If you take The World's Smallest Political Quiz, your views will be plotted on this chart.

If you take The World’s Smallest Political Quiz, your views will be plotted on this chart.

Nolan’s categorization scheme, though more descriptive than the Left-Right spectrum, unfortunately suffers from the same major flaw: it presents opposing points of view as ethically and intellectually equivalent.  A better system would articulate how different degrees of attention to social justice and the truth drive competing political perspectives.

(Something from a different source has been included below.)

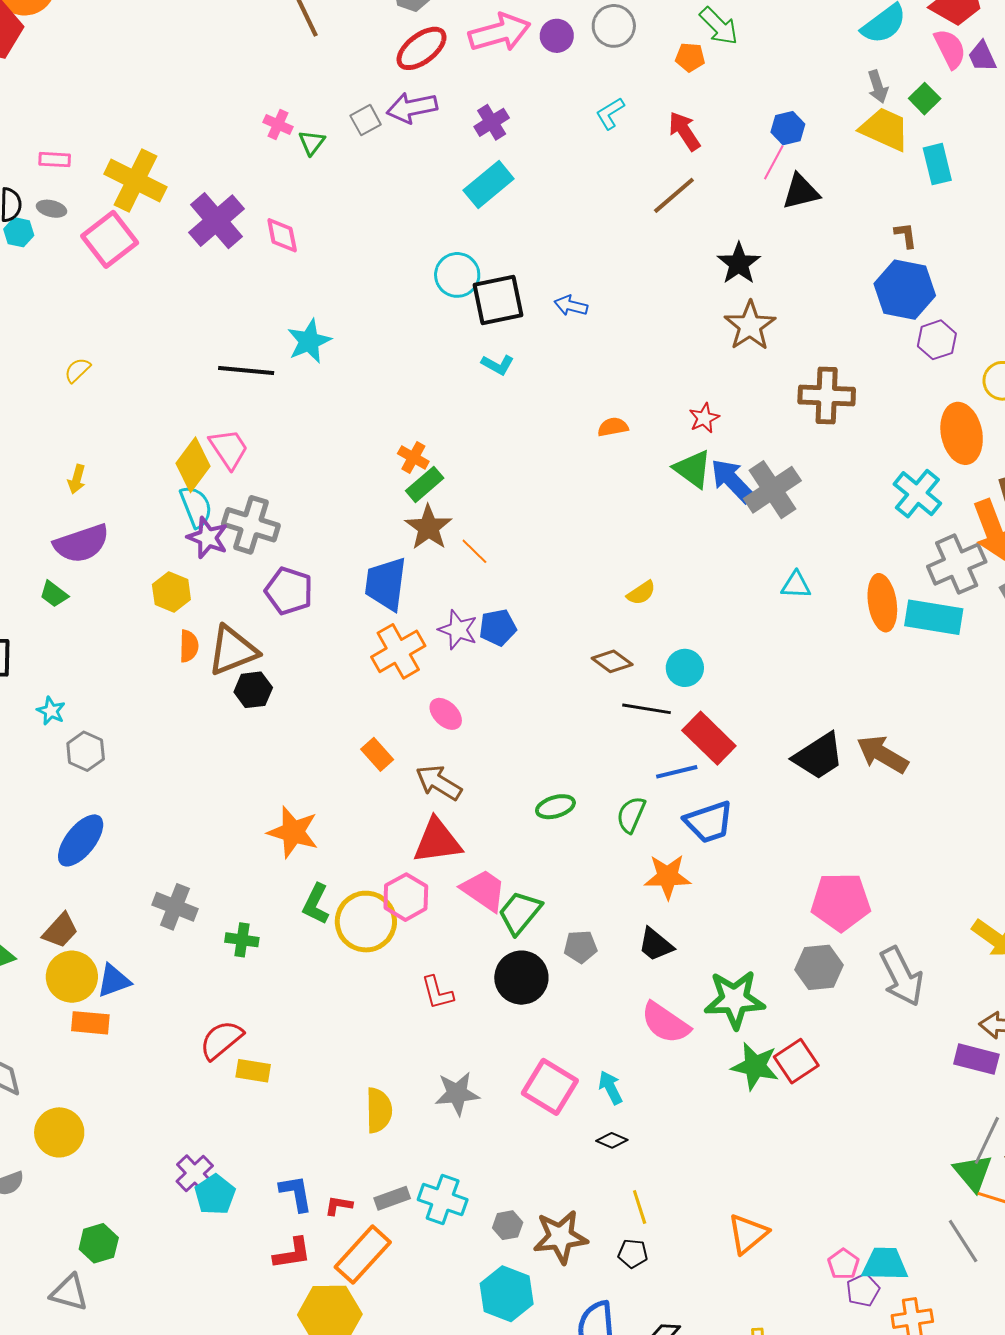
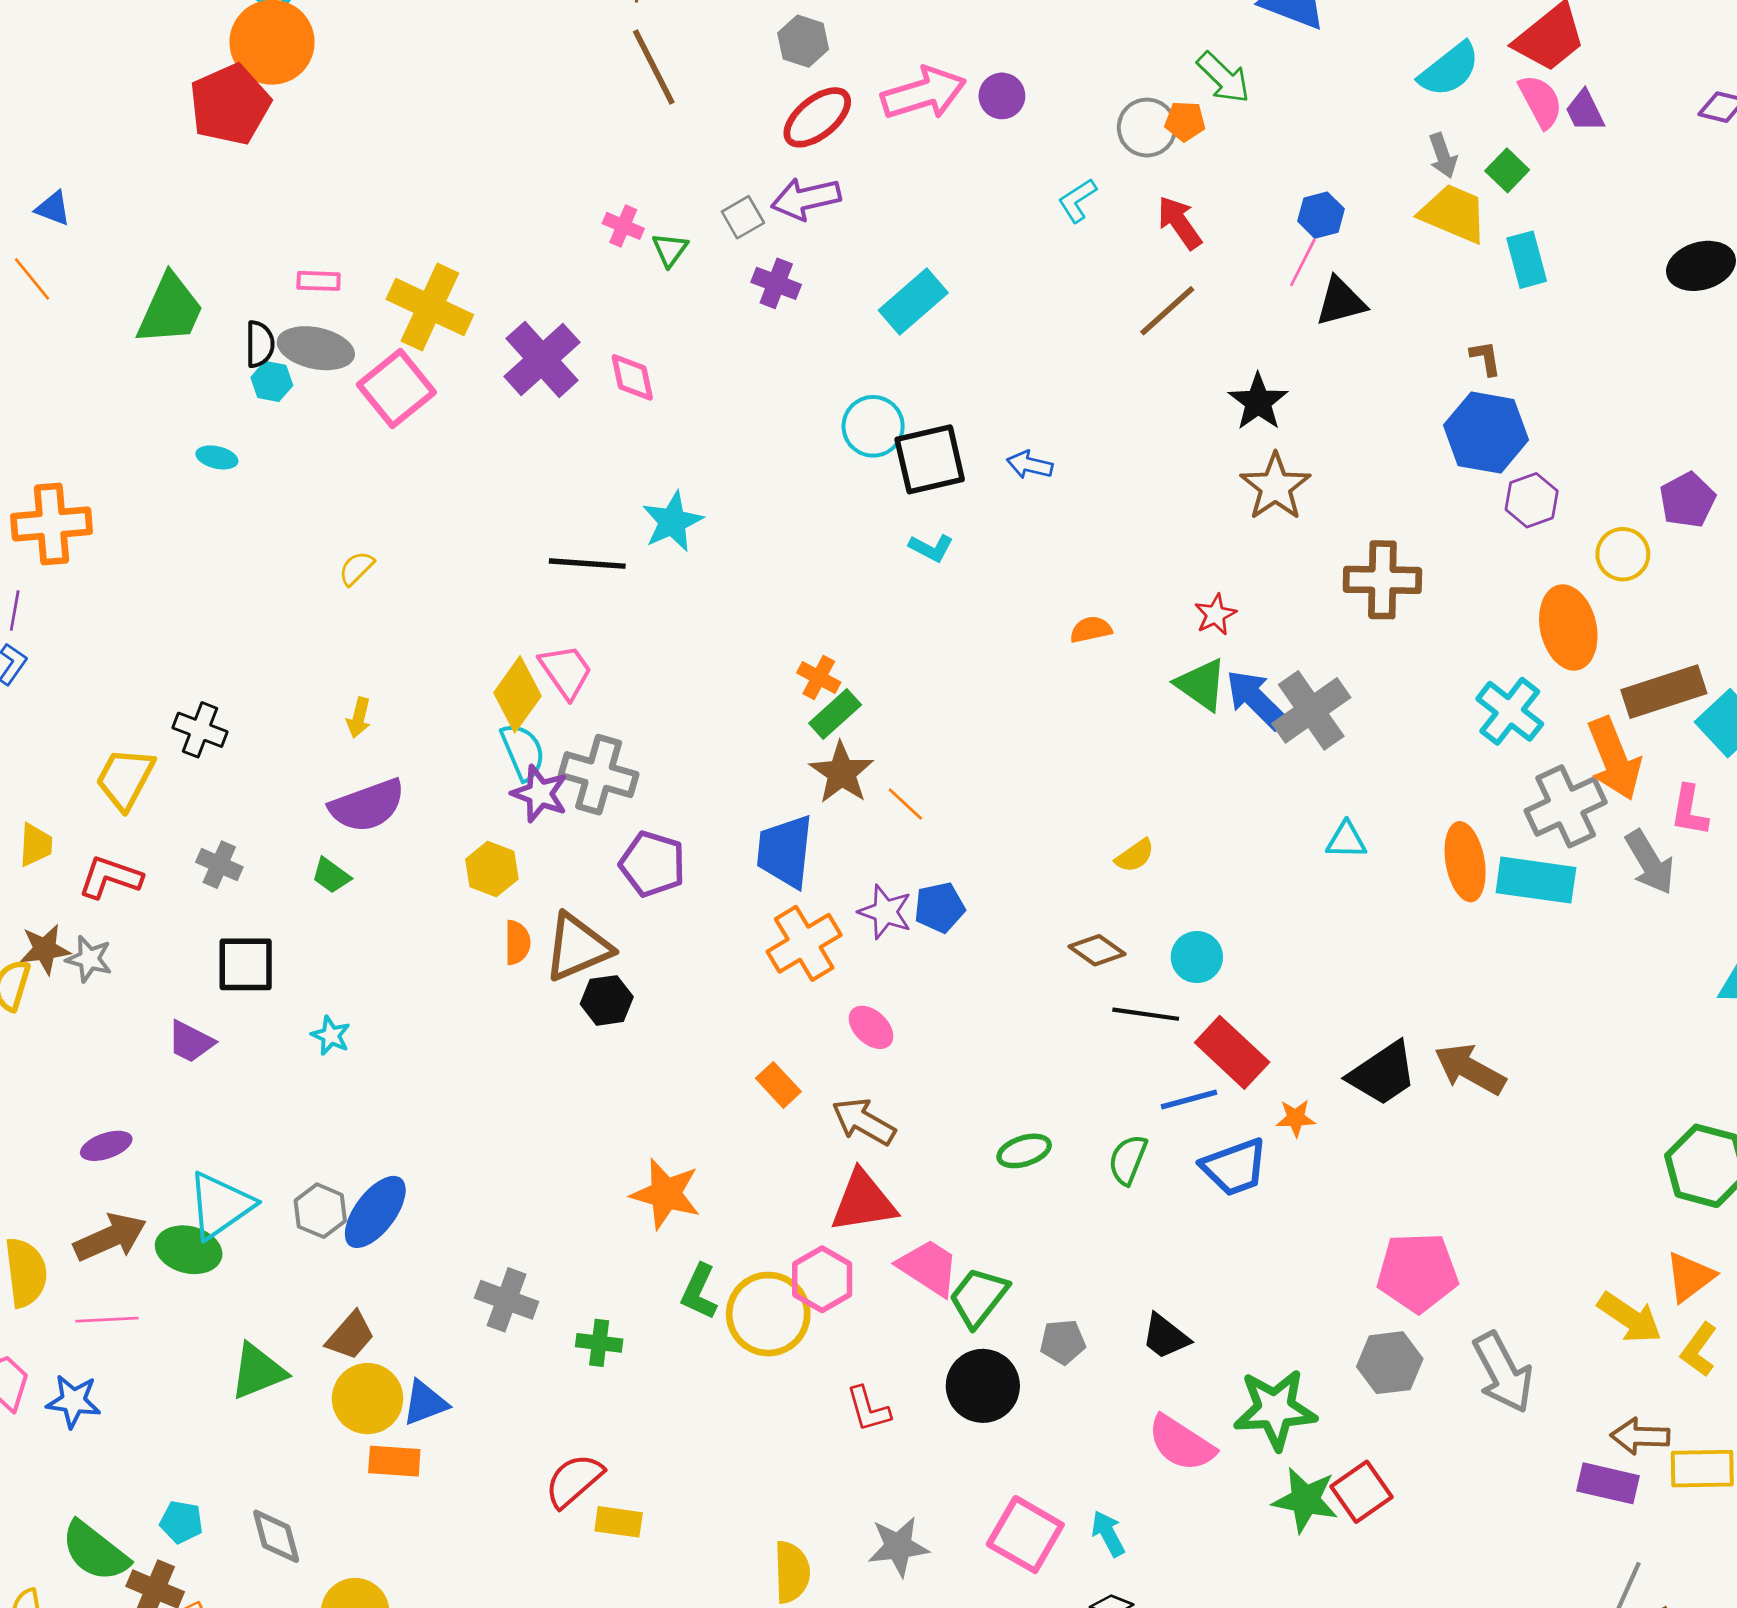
gray circle: (614, 26) -> (1147, 128), moved
purple cross: (492, 122) -> (776, 283), moved, turned -36
gray ellipse: (52, 209) -> (316, 348), size x1.8
gray hexagon: (86, 751) -> (320, 1211), moved
orange star: (668, 877) -> (1296, 1118), moved, size x0.6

Published in 1971, the same year that Nolan released the current version of his chart, A Theory of Justice laid out an approach to determining ethics that is widely considered to be the most “fair and impartial point of view…about fundamental principles of justice.”  American philosopher John Rawls argues that we must consider a thought experiment in which each of us is behind a “veil of ignorance” in “original position:”

The idea of the original position is to set up a fair procedure so that any principles agreed to will be just…Somehow we must nullify the effects of specific contingencies which put men at odds and tempt them to exploit social and natural circumstances to their own advantage…[A]ssume that [all people] are situated behind a veil of ignorance. They do not know how the various alternatives will affect their own particular case and they are obliged to evaluate principles solely on the basis of general considerations.

It is assumed, then, that the parties do not know certain kinds of particular facts. First of all, no one knows his place in society, his class position or social status; nor does he know his fortune in the distribution of natural assets and abilities, his intelligence and strength, and the like…They must choose principles the consequences of which they are prepared to live with whatever generation[, race, class, gender, disability status, sexual orientation, etc.] they turn out to belong to.

The veil of ignorance, by forcing us to consider the possibility that we will be anyone in society, focuses us on fairness and equality of opportunity.  Especially given human beings’ risk aversion, rational people behind the veil of ignorance would seek to minimize imbalances of power.  The ethics of a given policy proposal or viewpoint can be defined by the degree to which Rawls’s thought experiment informs our thinking, which generally means the degree to which we contemplate the circumstances of populations with low levels of power and privilege.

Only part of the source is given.